4  Binary Data and Choices

4.1 The Data

For this chapter, we will be using the data from Wagenmakers et al. (2008) - Experiment 1 (also reanalyzed by Heathcote and Love 2012), that contains responses and response times for several participants in two conditions (where instructions emphasized either speed or accuracy). Using the same procedure as the authors, we excluded all trials with uninterpretable response time, i.e., responses that are too fast (<180 ms) or too slow (>2 sec instead of >3 sec, see Thériault et al. 2024 for a discussion on outlier removal).

In this chapter, we will focus on the “amount” of errors between the two conditions (response times will be the focus of the next chapter).

#| code-fold: false

using Downloads, CSV, DataFrames, Random
using Turing, Distributions, StatsFuns, SubjectiveScalesModels
using GLMakie

Random.seed!(123)  # For reproducibility

df = CSV.read(Downloads.download("https://raw.githubusercontent.com/DominiqueMakowski/CognitiveModels/main/data/wagenmakers2008.csv"), DataFrame)

# Show 10 first rows
first(df, 10)

Let us first compute the average number of errors for each condition.

#| code-fold: false

combine(groupby(df, :Condition), :Error => mean)
dat = combine(groupby(df, :Condition), :Error => mean)

fig = Figure()
ax = Axis(fig[1, 1], ylabel="Average error rate", xticks=([0, 1], ["Speed", "Accuracy"]))
barplot!(ax, [0], [dat.Error_mean[1]], label="Speed", color=:red)
barplot!(ax, [1], [dat.Error_mean[2]], label="Accuracy", color=:green)
axislegend()
fig

Let us then format the data for the model by transforming the Condition column into a binary variable (0 for Speed and 1 for Accuracy).
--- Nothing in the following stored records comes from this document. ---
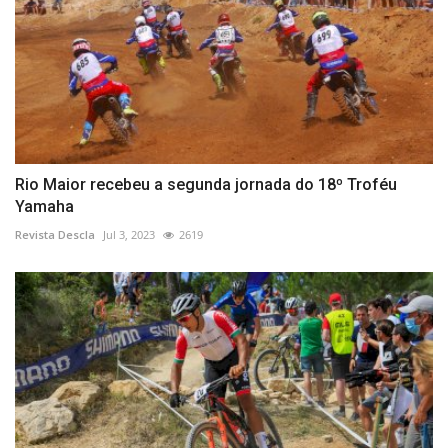
Rio Maior recebeu a segunda jornada do 18º Troféu
Yamaha
Revista Descla
Jul 3, 2023
2619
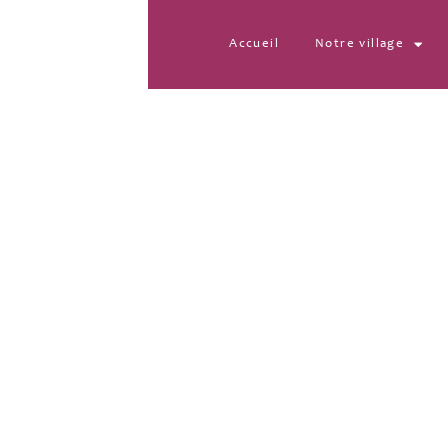
Accueil
Notre village
1703262498725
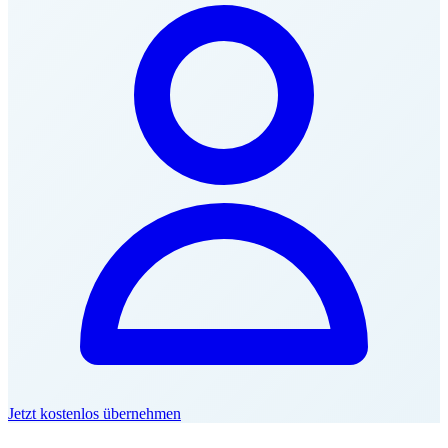
Jetzt kostenlos übernehmen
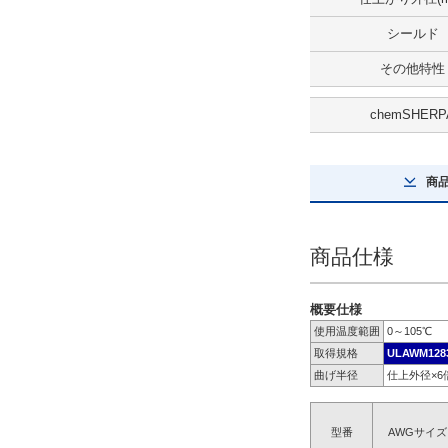
無
シールド
解除
その他特性
全長(m)
chemSHERP
112
解除
商
安全規格
UL Recognized
商品仕様
CSA(c-UL)
候補を見る
概要仕様
使用温度範囲
0～105℃
取得規格
ULAWM128
絶縁体材料
曲げ半径
仕上外径×
PVC
解除
型番
AWGサイズ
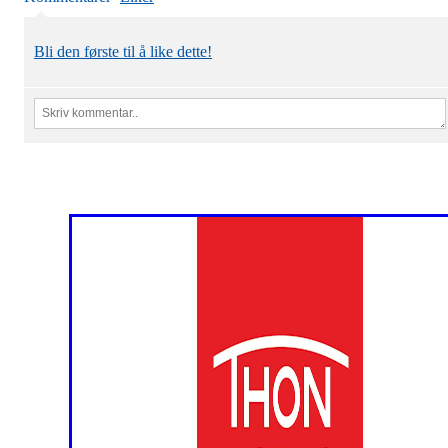
Bli den første til å like dette!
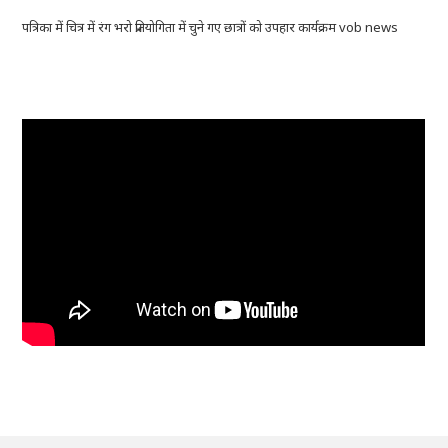
पत्रिका में चित्र में रंग भरो प्रतियोगिता में चुने गए छात्रों को उपहार कार्यक्रम vob news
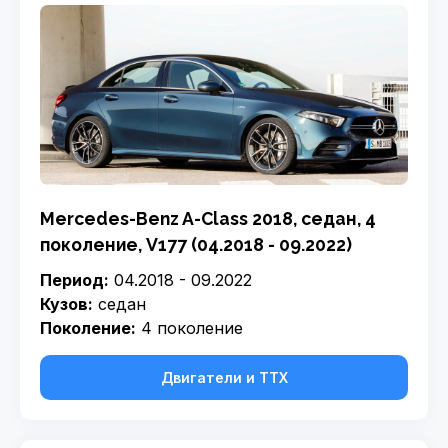
Mercedes-Benz A-Class 2018, седан, 4
поколение, V177 (04.2018 - 09.2022)
Период:
04.2018 - 09.2022
Кузов:
седан
Поколение:
4 поколение
Двигатели и ТТХ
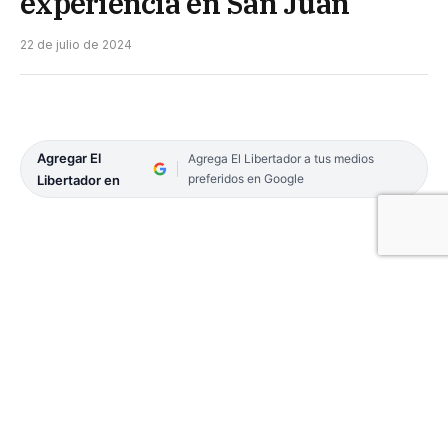
experiencia en San Juan
22 de julio de 2024
Agregar El
Agrega El Libertador a tus medios
preferidos en Google
Libertador en
Finalizó el Nacional Sub 14 y Sub 18 en San Juan,
competencia que reunió más de 1.300 personas
durante cinco días en la capital sanjuanina. Metro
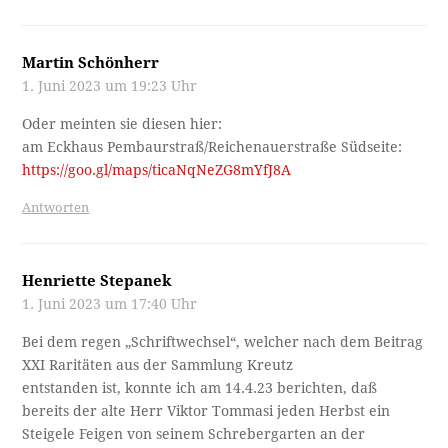
Martin Schönherr
1. Juni 2023 um 19:23 Uhr
Oder meinten sie diesen hier:
am Eckhaus Pembaurstraß/Reichenauerstraße Südseite:
https://goo.gl/maps/ticaNqNeZG8mYfJ8A
Antworten
Henriette Stepanek
1. Juni 2023 um 17:40 Uhr
Bei dem regen „Schriftwechsel“, welcher nach dem Beitrag
XXI Raritäten aus der Sammlung Kreutz
entstanden ist, konnte ich am 14.4.23 berichten, daß
bereits der alte Herr Viktor Tommasi jeden Herbst ein
Steigele Feigen von seinem Schrebergarten an der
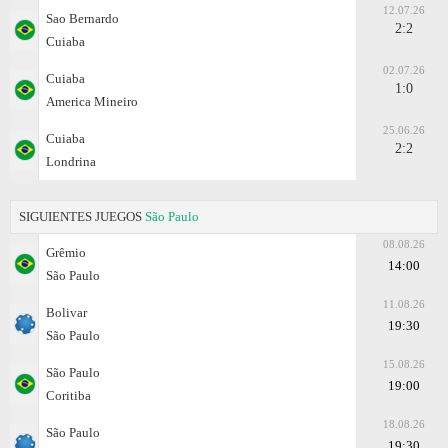
12.07.26
Sao Bernardo
2:2
Cuiaba
02.07.26
Cuiaba
1:0
Amеrica Mineiro
25.06.26
Cuiaba
2:2
Londrina
SIGUIENTES JUEGOS
São Paulo
08.08.26
Grêmio
14:00
São Paulo
11.08.26
Bolivar
19:30
São Paulo
15.08.26
São Paulo
19:00
Coritiba
18.08.26
São Paulo
19:30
This means that the intercept of the model will represent the error rate in the Speed condition, and we will be able to estimate the effect of the Accuracy condition on the error rate.

#| code-fold: false

df.Accuracy = ifelse.(df.Condition .== "Accuracy", 1, 0)

Our hypothesis is that the Accuracy condition will decrease the error rate compared to the Speed condition.

4.2 Logistic models for Binary Data

The statistical models that we use aim at uncovering the parameters of the distribution that best predicts the data. In a standard linear regression, this means estimating the mean mu \(\mu\) (which often is expressed as a function of another variable, such as the Condition) and the standard deviation sigma \(\sigma\) of the normal distribution that best fits the data.

However, when the dependent variable is binary (e.g., 0 or 1), we cannot use a normal distribution, as it would predict values outside the [0, 1] range. We saw in the previous chapter how to model “probabilities” (values between 0 and 1) using \(Beta\) distributions, but in this part we will use another distribution: the Bernoulli distribution. The Bernoulli distribution is a distribution that generates only zeros and ones (or True and False) with a single parameter: the probability of success p.

In the data above, we saw that the error rate (the proportion - or the “probability” - of errors) in the Speed condition was 0.11 (11%). This would potentially translate into a distribution \(Bernoulli(0.11)\). In our model, we will estimate this probability at this reference condition (aka the intercept), as well as the effect of the Accuracy condition (which, in this case, we expect to be negative, as that condition seems to lower the error rate). We will set priors for these two parameters (intercept and the effect of accuracy) that will get explored by the sampling algorithm.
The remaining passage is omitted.